If you already know exactly what you want, try to pretend that you don't know while you're writing the proposal. Even if you're just seeking a few more shelves of disk for an existing SAN, be as broad as you can when you define the RFP -- you may be surprised to find that those additional shelves may cost more than a completely new SAN platform that is both faster and more feature-rich (it's not particularly common, but I have seen this happen).
The sweet spot for the RFP process is reserved for those who know in granular terms what their technical requirements are, but have not determined what to buy. Even if you're not required to write an RFP and you're dealing with a trusted vendor, writing an RFP that details your requirements is a great way to minimize misunderstandings about the capabilities and services that need to be delivered. The up-front work will save you time in the long run.
Don't know what you need?

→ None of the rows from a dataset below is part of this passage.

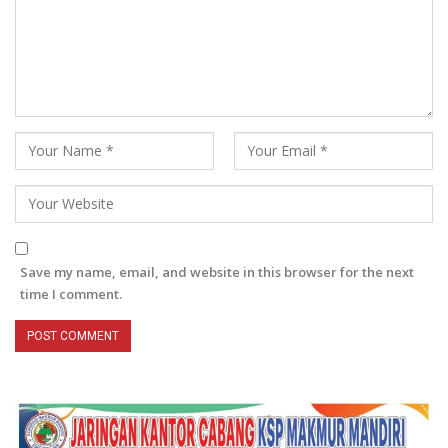
Save my name, email, and website in this browser for the next
time I comment.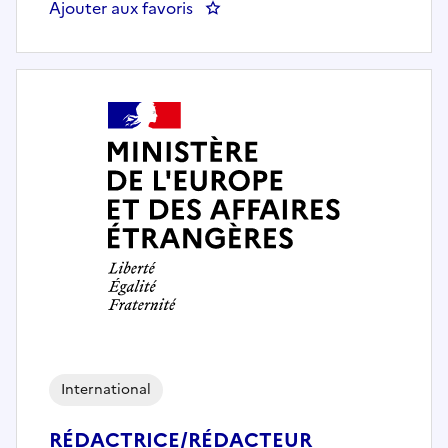
Ajouter aux favoris
: Rédacteur Colombie-Equateur (
International
RÉDACTRICE/RÉDACTEUR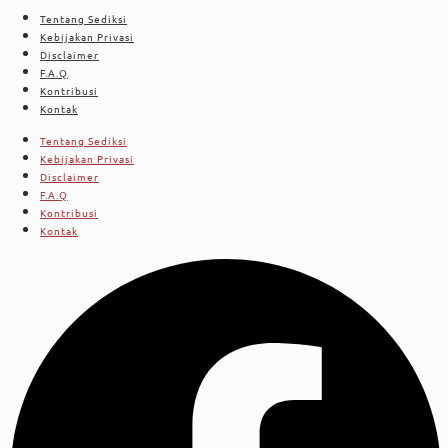
Tentang Sediksi
Kebijakan Privasi
Disclaimer
F.A.Q
Kontribusi
Kontak
Tentang Sediksi
Kebijakan Privasi
Disclaimer
F.A.Q
Kontribusi
Kontak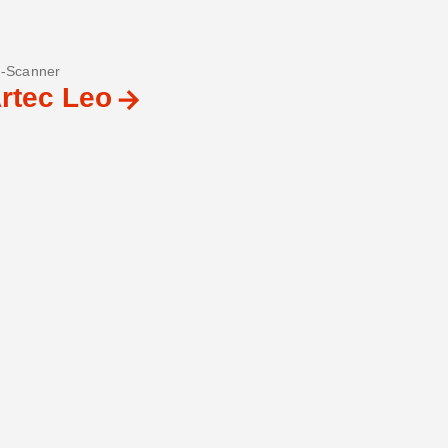
-Scanner
rtec Leo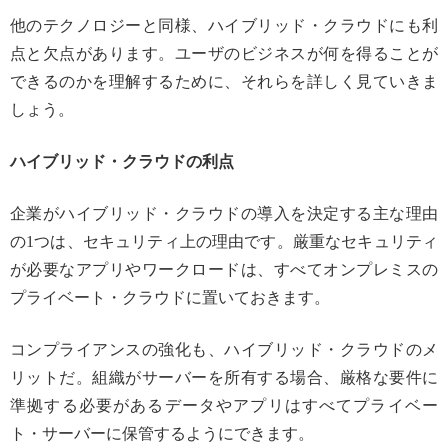
他のテクノロジーと同様、ハイブリッド・クラウドにも利
点と欠点があります。ユーザのビジネスが何を得ることが
できるのかを理解するために、それらを詳しく見ていきま
しょう。
ハイブリッド・クラウドの利点
企業がハイブリッド・クラウドの導入を決定する主な理由
の1つは、セキュリティ上の理由です。厳重なセキュリティ
が必要なアプリやワークロードは、すべてオンプレミスの
プライベート・クラウドに置いておきます。
コンプライアンスの強化も、ハイブリッド・クラウドのメ
リットだ。組織がサーバーを所有する場合、厳格な要件に
準拠する必要があるデータやアプリはすべてプライベー
ト・サーバーに保管するようにできます。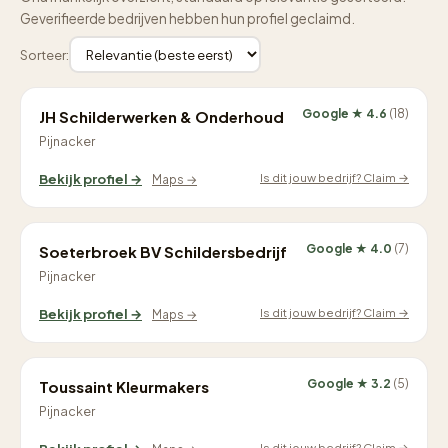
Geverifieerde bedrijven hebben hun profiel geclaimd.
Sorteer:
Google ★ 4.6
(18)
JH Schilderwerken & Onderhoud
Pijnacker
Is dit jouw bedrijf? Claim →
Bekijk profiel →
Maps →
Google ★ 4.0
(7)
Soeterbroek BV Schildersbedrijf
Pijnacker
Is dit jouw bedrijf? Claim →
Bekijk profiel →
Maps →
Google ★ 3.2
(5)
Toussaint Kleurmakers
Pijnacker
Is dit jouw bedrijf? Claim →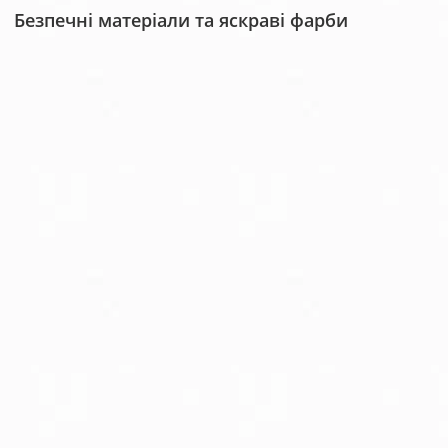
Безпечні матеріали та яскраві фарби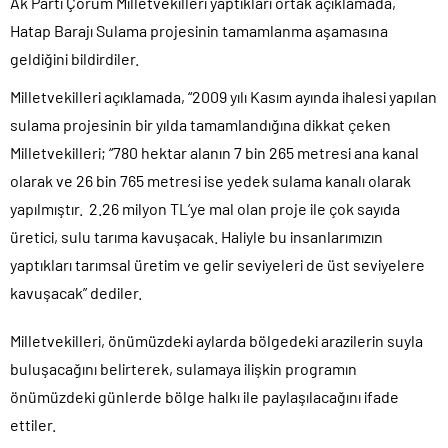
Ak Parti Çorum Milletvekilleri yaptıkları ortak açıklamada,
Hatap Barajı Sulama projesinin tamamlanma aşamasına
geldiğini bildirdiler.
Milletvekilleri açıklamada, “2009 yılı Kasım ayında ihalesi yapılan
sulama projesinin bir yılda tamamlandığına dikkat çeken
Milletvekilleri; “780 hektar alanın 7 bin 265 metresi ana kanal
olarak ve 26 bin 765 metresi ise yedek sulama kanalı olarak
yapılmıştır. 2.26 milyon TL’ye mal olan proje ile çok sayıda
üretici, sulu tarıma kavuşacak. Haliyle bu insanlarımızın
yaptıkları tarımsal üretim ve gelir seviyeleri de üst seviyelere
kavuşacak” dediler.
Milletvekilleri, önümüzdeki aylarda bölgedeki arazilerin suyla
buluşacağını belirterek, sulamaya ilişkin programın
önümüzdeki günlerde bölge halkı ile paylaşılacağını ifade
ettiler.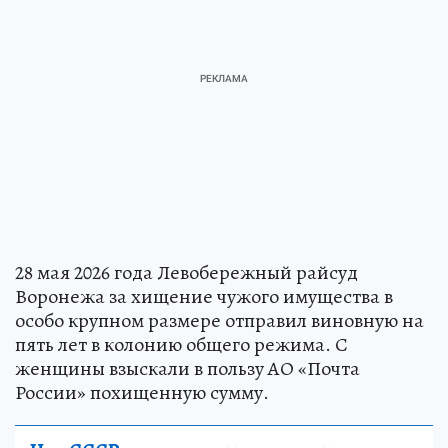
28 мая 2026 года Левобережный райсуд
Воронежа за хищение чужого имущества в
особо крупном размере отправил виновную на
пять лет в колонию общего режима. С
женщины взыскали в пользу АО «Почта
России» похищенную сумму.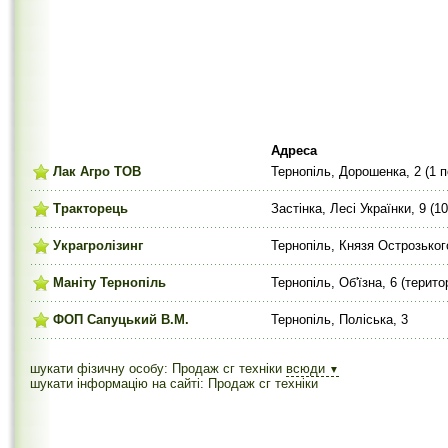
Адреса
Лак Агро ТОВ
Тернопіль, Дорошенка, 2 (1 
Тракторець
Застінка, Лесі Українки, 9 (1
Украгролізинг
Тернопіль, Князя Острозького
Маніту Тернопіль
Тернопіль, Об'їзна, 6 (терито
ФОП Сапуцький В.М.
Тернопіль, Поліська, 3
шукати фізичну особу: Продаж сг техніки
всюди
▼
шукати інформацію на сайті: Продаж сг техніки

Then chances are you lack the performance and capacity requirements necessary to write a useful RFP, not to mention the knowledge necessary to evaluate the responses. In this case, consider avoiding the RFP process altogether and issue an RFI (request for information). In so doing, you may avoid useless proposals from drive-by companies who aren't really that interested in whether what you buy actually suits your needs.
Instead, an RFI will garner responses either directly from hardware vendors (if you're large enough) or resellers who will consult with you to help you determine your needs. This is often a great way of getting free consulting services if you don't have the time or resources to do capacity and performance analysis in-house (though beware that you may get what you pay for -- obviously biased advice is sometimes less useful than no advice at all).
Set the stage with an overview of IT operations
The first thing a good RFP will do is paint the landscape. Many companies responding to your RFP may know nothing about your environment. Describing your overall IT operation from the 50,000-foot view, before you dive into the specifics of exactly what you're looking for, lets respondents calculate how their solution may fit in with the rest of your environment.
For example, say you operate a mainframe environment alongside a virtualization environment that primarily hosts Windows servers. Even if you're just looking for new storage resources for the virtualization environment, describe the mainframe environment also. You may find that some storage solutions you implement for one could work for both in the future. Even if you don't want to change anything now, having that flexibility may save you a pile of money down the road.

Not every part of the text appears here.